World Class Techs and Some Other Random Thoughts

http://www.searchautoparts.com/motorage/news-service-repair/aaia-and-ase-recogni- ze-world-class-technicians?cid=95883

This article came out this week announcing the names of these techs who have been recognized for passing twenty-two ASE certification exams. It touched off a bit of a debate in the iATN about just how relevant the ASE and even the iATN are inside our trade and it parallels what you can see inside this very thread. Gimmestdtranny probably felt like I was roughing him up a bit for trying to solve that diagnostic on that Silverado, and it probably did come off that way when that really wasn't the intent. Roadburner has made a couple posts that I took as degrading to techs and when I questioned what his background was I felt that he thought that he was beyond such scrutiny. There is a double standard at play here, and it mirrors what it is like to be a professional technician. Gimmestdtranny clearly noticed it as he pointed out that he felt he had to defend me and I thank him for that, but it really shouldn't be that way.

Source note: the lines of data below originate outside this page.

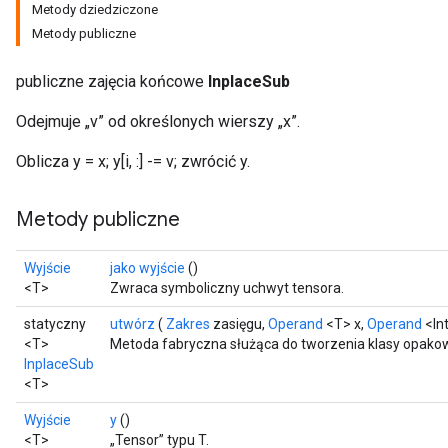
Metody dziedziczone
Metody publiczne
publiczne zajęcia końcowe
InplaceSub
Odejmuje „v” od określonych wierszy „x”.
Oblicza y = x; y[i, :] -= v; zwrócić y.
Metody publiczne
Wyjście
jako wyjście
()
<T>
Zwraca symboliczny uchwyt tensora.
statyczny
utwórz
(
Zakres
zasięgu,
Operand
<T> x,
Operand
<Int
<T>
Metoda fabryczna służąca do tworzenia klasy opakow
InplaceSub
adAccumDebug
<T>
Wyjście
y
()
sGradAccumDebug
<T>
„Tensor” typu T.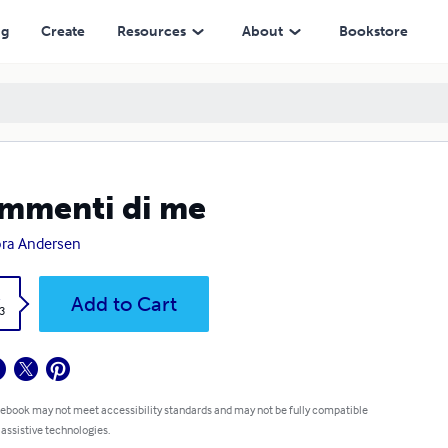
ng
Create
Resources
About
Bookstore
mmenti di me
ra Andersen
k
Add to Cart
3
 ebook may not meet accessibility standards and may not be fully compatible
 assistive technologies.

I find people question my capabilities as a technician on a daily basis, I'm just supposed to accept and deal with it. It's always been that way and that of course isn't something that I personally deal with as good as I should. The funny thing is, the lack of being good at that kind of situation is the very thing that drives me to study all of the time, with the expectation that I should eventually rise above having to deal with that. You can call that one of those situations where my greatest weakness is also my greatest strength.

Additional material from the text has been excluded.